(Dataset entries)
====================

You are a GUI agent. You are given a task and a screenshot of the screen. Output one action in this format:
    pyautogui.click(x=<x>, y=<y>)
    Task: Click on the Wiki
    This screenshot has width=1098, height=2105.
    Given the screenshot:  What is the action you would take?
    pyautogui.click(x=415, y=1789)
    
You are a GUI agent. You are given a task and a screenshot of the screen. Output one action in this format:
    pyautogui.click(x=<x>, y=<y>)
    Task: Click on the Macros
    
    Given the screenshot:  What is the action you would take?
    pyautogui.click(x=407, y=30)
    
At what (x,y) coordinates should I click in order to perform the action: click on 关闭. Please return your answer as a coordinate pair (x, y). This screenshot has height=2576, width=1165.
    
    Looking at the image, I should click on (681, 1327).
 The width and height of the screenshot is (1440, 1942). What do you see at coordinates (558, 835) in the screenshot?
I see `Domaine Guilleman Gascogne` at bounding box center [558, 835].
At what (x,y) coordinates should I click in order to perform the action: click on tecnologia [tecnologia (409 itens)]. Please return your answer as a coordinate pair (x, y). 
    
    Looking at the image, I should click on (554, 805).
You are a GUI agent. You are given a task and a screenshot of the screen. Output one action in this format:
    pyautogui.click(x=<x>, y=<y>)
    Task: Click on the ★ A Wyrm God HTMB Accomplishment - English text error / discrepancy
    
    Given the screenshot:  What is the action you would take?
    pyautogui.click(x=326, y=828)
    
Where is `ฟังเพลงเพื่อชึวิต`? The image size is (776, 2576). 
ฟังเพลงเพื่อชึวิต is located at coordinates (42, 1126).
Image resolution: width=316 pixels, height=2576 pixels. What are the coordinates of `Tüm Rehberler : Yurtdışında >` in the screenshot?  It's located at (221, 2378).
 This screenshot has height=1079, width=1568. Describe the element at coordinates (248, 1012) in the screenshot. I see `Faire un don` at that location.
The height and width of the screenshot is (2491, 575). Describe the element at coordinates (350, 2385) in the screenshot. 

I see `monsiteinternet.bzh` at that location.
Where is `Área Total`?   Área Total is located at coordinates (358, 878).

====================

Problem:
Transcribe the records above with every character unchanged.

Completed exercise:
You are a GUI agent. You are given a task and a screenshot of the screen. Output one action in this format:
    pyautogui.click(x=<x>, y=<y>)
    Task: Click on the Wiki
    This screenshot has width=1098, height=2105.
    Given the screenshot:  What is the action you would take?
    pyautogui.click(x=415, y=1789)
    
You are a GUI agent. You are given a task and a screenshot of the screen. Output one action in this format:
    pyautogui.click(x=<x>, y=<y>)
    Task: Click on the Macros
    
    Given the screenshot:  What is the action you would take?
    pyautogui.click(x=407, y=30)
    
At what (x,y) coordinates should I click in order to perform the action: click on 关闭. Please return your answer as a coordinate pair (x, y). This screenshot has height=2576, width=1165.
    
    Looking at the image, I should click on (681, 1327).
 The width and height of the screenshot is (1440, 1942). What do you see at coordinates (558, 835) in the screenshot?
I see `Domaine Guilleman Gascogne` at bounding box center [558, 835].
At what (x,y) coordinates should I click in order to perform the action: click on tecnologia [tecnologia (409 itens)]. Please return your answer as a coordinate pair (x, y). 
    
    Looking at the image, I should click on (554, 805).
You are a GUI agent. You are given a task and a screenshot of the screen. Output one action in this format:
    pyautogui.click(x=<x>, y=<y>)
    Task: Click on the ★ A Wyrm God HTMB Accomplishment - English text error / discrepancy
    
    Given the screenshot:  What is the action you would take?
    pyautogui.click(x=326, y=828)
    
Where is `ฟังเพลงเพื่อชึวิต`? The image size is (776, 2576). 
ฟังเพลงเพื่อชึวิต is located at coordinates (42, 1126).
Image resolution: width=316 pixels, height=2576 pixels. What are the coordinates of `Tüm Rehberler : Yurtdışında >` in the screenshot?  It's located at (221, 2378).
 This screenshot has height=1079, width=1568. Describe the element at coordinates (248, 1012) in the screenshot. I see `Faire un don` at that location.
The height and width of the screenshot is (2491, 575). Describe the element at coordinates (350, 2385) in the screenshot. 

I see `monsiteinternet.bzh` at that location.
Where is `Área Total`?   Área Total is located at coordinates (358, 878).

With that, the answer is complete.